The discussion highlighted the treatment of the Baylor mascots and how Baylor can use enrichment methods to decrease the unnatural behaviors of Judge Joy Reynolds and Judge Sue 'Lady' Sloan in the future.
'Enrichment is the process of invoking a natural response to different stimuli, foods, puzzles and devices in any given animal's environment,' Briana Armendariz, an El Paso junior, said.
Beginning of concern
The interest in the bears' treatment increased after SHARK (Showing Animals Respect and Kindness), a non-profit organization dedicated to ending abuse and suffering of animals, recently challenged Baylor to make changes in the Steve Hudson Memorial Bear Plaza.
SHARK accused Baylor of mistreating the mascots arguing that Baylor's status as a Class C zoo is not appropriate for the two bears.

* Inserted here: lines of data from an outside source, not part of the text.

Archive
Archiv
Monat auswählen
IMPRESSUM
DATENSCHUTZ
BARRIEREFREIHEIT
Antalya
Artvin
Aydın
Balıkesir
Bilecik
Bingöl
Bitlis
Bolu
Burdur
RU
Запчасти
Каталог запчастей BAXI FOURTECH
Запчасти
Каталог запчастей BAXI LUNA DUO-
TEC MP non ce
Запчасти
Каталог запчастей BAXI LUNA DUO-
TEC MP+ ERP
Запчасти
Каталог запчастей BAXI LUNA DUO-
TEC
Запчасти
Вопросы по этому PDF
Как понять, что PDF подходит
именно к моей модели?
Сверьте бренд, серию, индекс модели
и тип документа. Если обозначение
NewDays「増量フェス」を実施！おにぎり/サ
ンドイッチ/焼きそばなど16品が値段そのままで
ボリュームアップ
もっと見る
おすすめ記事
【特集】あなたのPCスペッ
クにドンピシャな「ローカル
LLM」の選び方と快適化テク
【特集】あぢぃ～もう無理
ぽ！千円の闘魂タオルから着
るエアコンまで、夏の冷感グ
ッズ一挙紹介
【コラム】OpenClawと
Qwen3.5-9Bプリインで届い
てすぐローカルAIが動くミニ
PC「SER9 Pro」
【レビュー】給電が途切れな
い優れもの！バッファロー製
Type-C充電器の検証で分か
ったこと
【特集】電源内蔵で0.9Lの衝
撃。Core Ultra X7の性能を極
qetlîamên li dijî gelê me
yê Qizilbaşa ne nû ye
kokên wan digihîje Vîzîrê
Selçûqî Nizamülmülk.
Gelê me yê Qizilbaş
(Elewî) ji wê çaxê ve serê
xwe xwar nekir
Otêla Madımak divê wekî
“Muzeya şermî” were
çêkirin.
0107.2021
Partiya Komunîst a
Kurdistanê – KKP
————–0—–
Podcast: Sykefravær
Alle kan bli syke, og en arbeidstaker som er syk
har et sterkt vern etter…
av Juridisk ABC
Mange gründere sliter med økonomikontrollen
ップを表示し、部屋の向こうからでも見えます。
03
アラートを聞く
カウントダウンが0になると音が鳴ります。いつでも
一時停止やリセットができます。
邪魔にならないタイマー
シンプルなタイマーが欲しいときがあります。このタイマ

However, Heidi Marcum, a senior lecturer in the environmental studies department, said the Baylor Chamber of Commerce is doing a good job.
'I think that the guardrails are not safe enough, and many other things need to be changed, but it is not the Chamber's fault,' Marcum said.

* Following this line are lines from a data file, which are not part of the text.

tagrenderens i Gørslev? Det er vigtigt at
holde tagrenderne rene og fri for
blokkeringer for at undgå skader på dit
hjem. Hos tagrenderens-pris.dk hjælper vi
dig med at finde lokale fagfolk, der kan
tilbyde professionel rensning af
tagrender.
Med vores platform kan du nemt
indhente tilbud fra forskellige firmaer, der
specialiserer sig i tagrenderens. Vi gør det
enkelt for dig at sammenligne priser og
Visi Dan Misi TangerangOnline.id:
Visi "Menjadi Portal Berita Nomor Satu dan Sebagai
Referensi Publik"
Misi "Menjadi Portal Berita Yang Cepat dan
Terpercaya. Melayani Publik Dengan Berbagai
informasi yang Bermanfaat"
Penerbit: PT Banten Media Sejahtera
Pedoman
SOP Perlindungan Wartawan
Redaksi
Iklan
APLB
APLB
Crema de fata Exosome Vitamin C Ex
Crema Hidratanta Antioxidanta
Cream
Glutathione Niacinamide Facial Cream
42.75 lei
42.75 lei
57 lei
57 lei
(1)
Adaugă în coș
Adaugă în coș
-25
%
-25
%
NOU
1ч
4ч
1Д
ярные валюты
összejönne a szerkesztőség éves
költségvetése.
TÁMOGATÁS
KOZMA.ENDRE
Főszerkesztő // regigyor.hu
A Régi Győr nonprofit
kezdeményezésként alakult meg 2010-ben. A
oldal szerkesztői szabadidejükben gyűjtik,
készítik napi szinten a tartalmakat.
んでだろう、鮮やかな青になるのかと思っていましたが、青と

'They are doing the best they can, but they need money to make things better.'
Time for changes
Ben Simpson, a 2002 graduate and former Chamber member, conducted research on Joy this summer and concluded that enrichment improved her behavior.
Joy spent a significant amount of time foraging for food, rather than resting or sleeping.
Both Simpson and Marcum recommended that the bears receive a drastic improvement in their exhibit.
The Bear Pit has not been renovated since 1976.
Chamber has incorporated some of Simpson and Marcum's enrichment ideas and is trying to raise about $600,000 to renovate the bear plaza.
Marcum also praised Chamber's decision to allow both bears to interact with each other instead of keeping them apart.
Those present at the meeting said they were glad to hear of the changes and hope that conditions continue to improve.
'I was really concerned for the bear when I saw it pacing back and forth swinging its head,' said Kathleen Miller, an Armstrong Browning Library administrative coordinator.
Moving to other animals
Some of the students involved with the environmental studies program continue to do research on the effects of enrichment with animals such as lions, tigers and rhinoceroses.
The students have traveled to different zoos across the nation to learn different methods of enrichment.
Their projects were part of a summer environmental field school taught by Marcum.
The course involved four weeks of research and observation at Waco's Cameron Park Zoo and then one week in South Padre Island working with sea turtles.
'Enrichment is definitely a good thing, and we need to continue using it here,' Jennifer Alexander, a Hewitt graduate student, said.